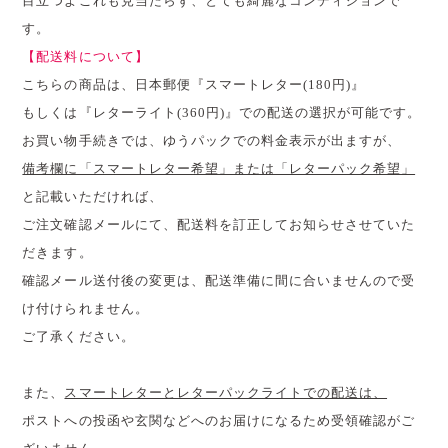
目立つよごれも見当たらず、とても綺麗なコンディションで
す。
【配送料について】
こちらの商品は、日本郵便『スマートレター(180円)』
もしくは『レターライト(360円)』での配送の選択が可能です。
お買い物手続きでは、ゆうパックでの料金表示が出ますが、
備考欄に「スマートレター希望」または「レターパック希望」
と記載いただければ、
ご注文確認メールにて、配送料を訂正してお知らせさせていた
だきます。
確認メール送付後の変更は、配送準備に間に合いませんので受
け付けられません。
ご了承ください。
また、
スマートレターとレターパックライトでの配送は、
ポストへの投函や玄関などへのお届けになるため受領確認がご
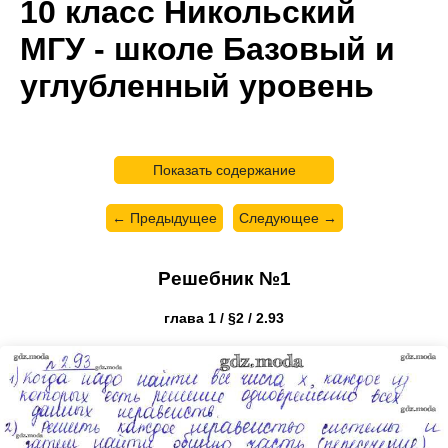
10 класс Никольский
МГУ - школе Базовый и
углубленный уровень
Показать содержание
← Предыдущее
Следующее →
Решебник №1
глава 1 / §2 / 2.93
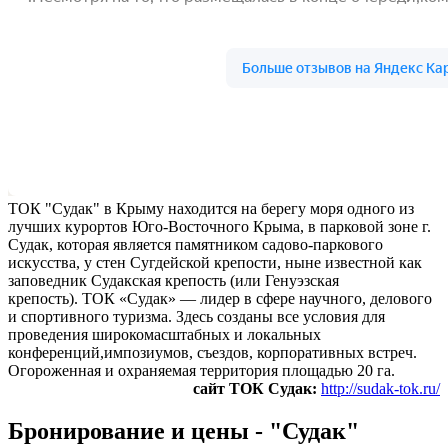
ТОК "Судак" в Крыму находится на берегу моря одного из
лучших курортов Юго-Восточного Крыма, в парковой зоне г.
Судак, которая является памятником садово-паркового
искусства, у стен Сугдейской крепости, ныне известной как
заповедник Судакская крепость (или Генуэзская
крепость). ТОК «Судак» — лидер в сфере научного, делового
и спортивного туризма. Здесь созданы все условия для
проведения широкомасштабных и локальных
конференций,импозиумов, съездов, корпоративных встреч.
Огороженная и охраняемая территория площадью 20 га.
сайт ТОК Судак:
http://sudak-tok.ru/
Бронирование и цены - "Судак"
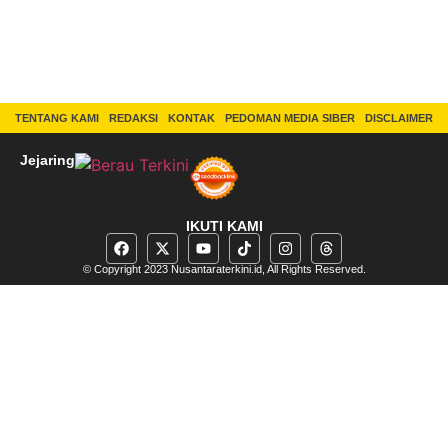
TENTANG KAMI
REDAKSI
KONTAK
PEDOMAN MEDIA SIBER
DISCLAIMER
Jejaring
IKUTI KAMI
© Copyright 2023 Nusantaraterkini.id, All Rights Reserved.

* [WHAT YOU WILL DO]
Word for word, retype the lines from the one with "Огороженная и охраняемая" through the final line of the data, both included. No pictures belong in the copy.

* [SOLUTION FOR THIS EXERCISE]
Огороженная и охраняемая территория площадью 20 га.
сайт ТОК Судак:
http://sudak-tok.ru/
Бронирование и цены - "Судак"
TENTANG KAMI
REDAKSI
KONTAK
PEDOMAN MEDIA SIBER
DISCLAIMER
Jejaring
IKUTI KAMI
© Copyright 2023 Nusantaraterkini.id, All Rights Reserved.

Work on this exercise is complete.